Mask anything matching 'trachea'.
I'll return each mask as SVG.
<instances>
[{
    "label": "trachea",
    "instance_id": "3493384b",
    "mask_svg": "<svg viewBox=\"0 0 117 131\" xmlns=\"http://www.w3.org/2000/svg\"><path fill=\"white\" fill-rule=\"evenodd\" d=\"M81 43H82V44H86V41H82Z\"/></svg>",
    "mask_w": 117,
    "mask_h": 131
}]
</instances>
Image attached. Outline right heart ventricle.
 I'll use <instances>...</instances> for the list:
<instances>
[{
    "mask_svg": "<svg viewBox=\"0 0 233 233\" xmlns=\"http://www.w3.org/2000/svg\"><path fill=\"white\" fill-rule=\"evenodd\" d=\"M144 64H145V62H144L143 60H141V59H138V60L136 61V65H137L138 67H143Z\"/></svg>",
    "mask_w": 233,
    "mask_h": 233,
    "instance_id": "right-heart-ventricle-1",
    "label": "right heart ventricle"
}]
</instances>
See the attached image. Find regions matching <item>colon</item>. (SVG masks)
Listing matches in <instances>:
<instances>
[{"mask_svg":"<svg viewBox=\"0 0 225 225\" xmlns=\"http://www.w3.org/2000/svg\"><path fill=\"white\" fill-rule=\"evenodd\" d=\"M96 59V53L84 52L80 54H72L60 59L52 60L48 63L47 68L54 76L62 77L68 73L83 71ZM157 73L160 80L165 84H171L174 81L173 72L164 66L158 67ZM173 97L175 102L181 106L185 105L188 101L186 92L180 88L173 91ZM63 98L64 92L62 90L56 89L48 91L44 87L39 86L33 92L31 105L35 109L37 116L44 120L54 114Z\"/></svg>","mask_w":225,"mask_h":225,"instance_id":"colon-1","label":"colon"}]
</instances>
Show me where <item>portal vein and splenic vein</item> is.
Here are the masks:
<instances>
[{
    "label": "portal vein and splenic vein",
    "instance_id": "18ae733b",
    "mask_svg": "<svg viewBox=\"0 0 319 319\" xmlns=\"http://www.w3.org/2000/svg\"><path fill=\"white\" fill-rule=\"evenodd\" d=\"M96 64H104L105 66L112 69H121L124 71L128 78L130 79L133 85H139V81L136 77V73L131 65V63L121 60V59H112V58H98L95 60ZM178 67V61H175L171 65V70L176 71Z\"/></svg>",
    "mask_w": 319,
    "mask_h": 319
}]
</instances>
************
• [DIRECTIONS]: Every line in the entries above that has the word "item" should be identified and copied.

• [WORKED SOLUTION]:
See the attached image. Find regions matching <item>colon</item>. (SVG masks)
Show me where <item>portal vein and splenic vein</item> is.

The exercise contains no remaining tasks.